--- RECORD EXTRACTS Enclosed Below ---

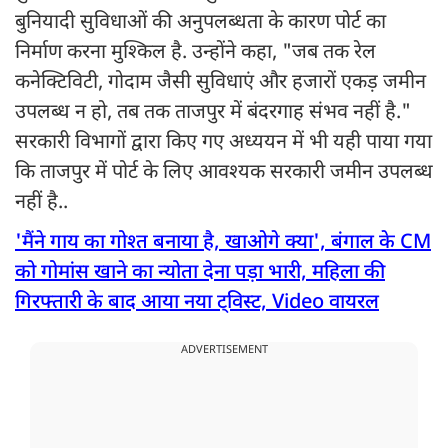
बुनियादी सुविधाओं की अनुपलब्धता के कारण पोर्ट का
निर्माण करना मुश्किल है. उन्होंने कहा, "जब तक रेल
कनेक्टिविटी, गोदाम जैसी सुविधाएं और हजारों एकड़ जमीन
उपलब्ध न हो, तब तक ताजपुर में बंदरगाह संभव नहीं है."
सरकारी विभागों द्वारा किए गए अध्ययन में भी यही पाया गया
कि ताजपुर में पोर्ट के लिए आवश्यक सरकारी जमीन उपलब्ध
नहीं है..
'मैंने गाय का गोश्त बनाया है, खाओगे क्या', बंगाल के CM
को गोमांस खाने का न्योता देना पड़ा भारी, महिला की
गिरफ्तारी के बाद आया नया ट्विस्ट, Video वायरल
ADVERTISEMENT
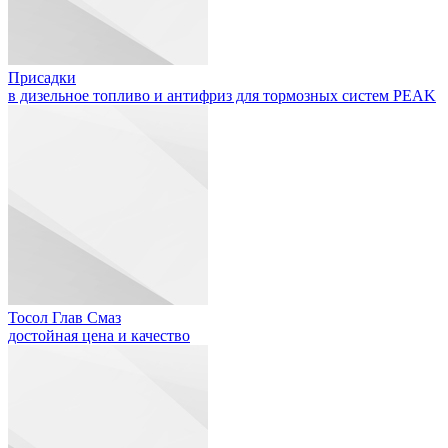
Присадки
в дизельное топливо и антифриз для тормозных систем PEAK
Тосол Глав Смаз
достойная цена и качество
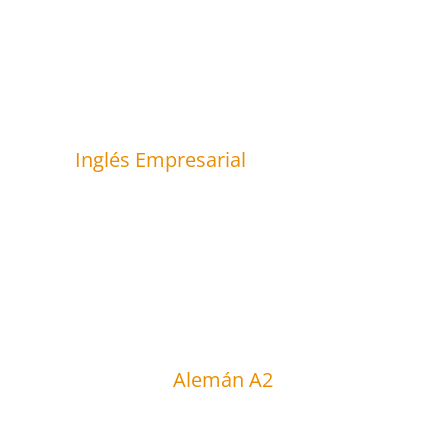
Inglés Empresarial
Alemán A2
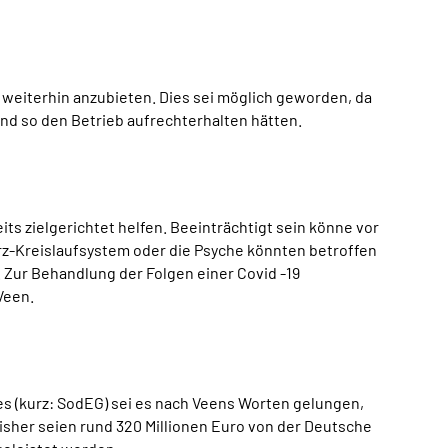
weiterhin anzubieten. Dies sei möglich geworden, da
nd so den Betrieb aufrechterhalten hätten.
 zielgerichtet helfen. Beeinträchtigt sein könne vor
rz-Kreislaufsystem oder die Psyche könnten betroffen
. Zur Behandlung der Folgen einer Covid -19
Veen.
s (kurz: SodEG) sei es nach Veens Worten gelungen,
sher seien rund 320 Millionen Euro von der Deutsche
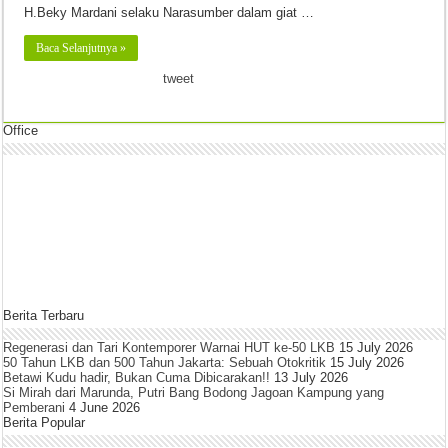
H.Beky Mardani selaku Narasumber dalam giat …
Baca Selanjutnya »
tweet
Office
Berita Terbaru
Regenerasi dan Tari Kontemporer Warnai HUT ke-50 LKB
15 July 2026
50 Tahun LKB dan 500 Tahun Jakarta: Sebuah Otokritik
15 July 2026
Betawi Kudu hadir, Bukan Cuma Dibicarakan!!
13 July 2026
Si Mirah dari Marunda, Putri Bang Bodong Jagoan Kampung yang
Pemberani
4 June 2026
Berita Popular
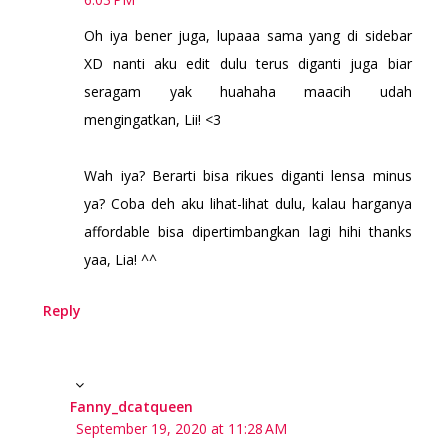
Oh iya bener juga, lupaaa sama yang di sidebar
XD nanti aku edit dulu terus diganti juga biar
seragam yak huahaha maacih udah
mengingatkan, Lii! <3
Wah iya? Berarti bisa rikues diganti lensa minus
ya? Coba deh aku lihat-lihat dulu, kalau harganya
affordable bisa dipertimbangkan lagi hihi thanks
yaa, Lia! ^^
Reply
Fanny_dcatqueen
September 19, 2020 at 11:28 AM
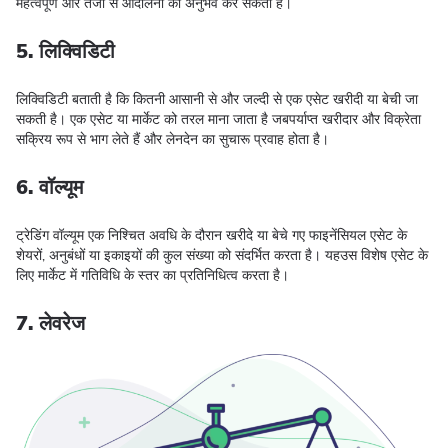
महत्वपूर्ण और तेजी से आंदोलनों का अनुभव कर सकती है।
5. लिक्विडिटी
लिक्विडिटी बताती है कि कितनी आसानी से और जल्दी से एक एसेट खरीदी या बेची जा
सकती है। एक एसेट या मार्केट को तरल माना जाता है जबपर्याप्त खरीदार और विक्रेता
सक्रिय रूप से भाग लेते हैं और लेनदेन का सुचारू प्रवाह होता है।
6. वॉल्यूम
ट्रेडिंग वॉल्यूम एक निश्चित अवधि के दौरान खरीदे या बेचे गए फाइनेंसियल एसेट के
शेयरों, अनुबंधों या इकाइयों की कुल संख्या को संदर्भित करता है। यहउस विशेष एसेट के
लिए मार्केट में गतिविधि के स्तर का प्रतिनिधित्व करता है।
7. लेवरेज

--- End of Enclosed RECORD EXTRACTS ---

Return the material from the line containing "13 July 2026" through the line containing "yaa, Lia! ^^", exactly and in full, but without its pictures.

13 July 2026
Si Mirah dari Marunda, Putri Bang Bodong Jagoan Kampung yang
Pemberani
4 June 2026
Berita Popular
Oh iya bener juga, lupaaa sama yang di sidebar
XD nanti aku edit dulu terus diganti juga biar
seragam yak huahaha maacih udah
mengingatkan, Lii! <3
Wah iya? Berarti bisa rikues diganti lensa minus
ya? Coba deh aku lihat-lihat dulu, kalau harganya
affordable bisa dipertimbangkan lagi hihi thanks
yaa, Lia! ^^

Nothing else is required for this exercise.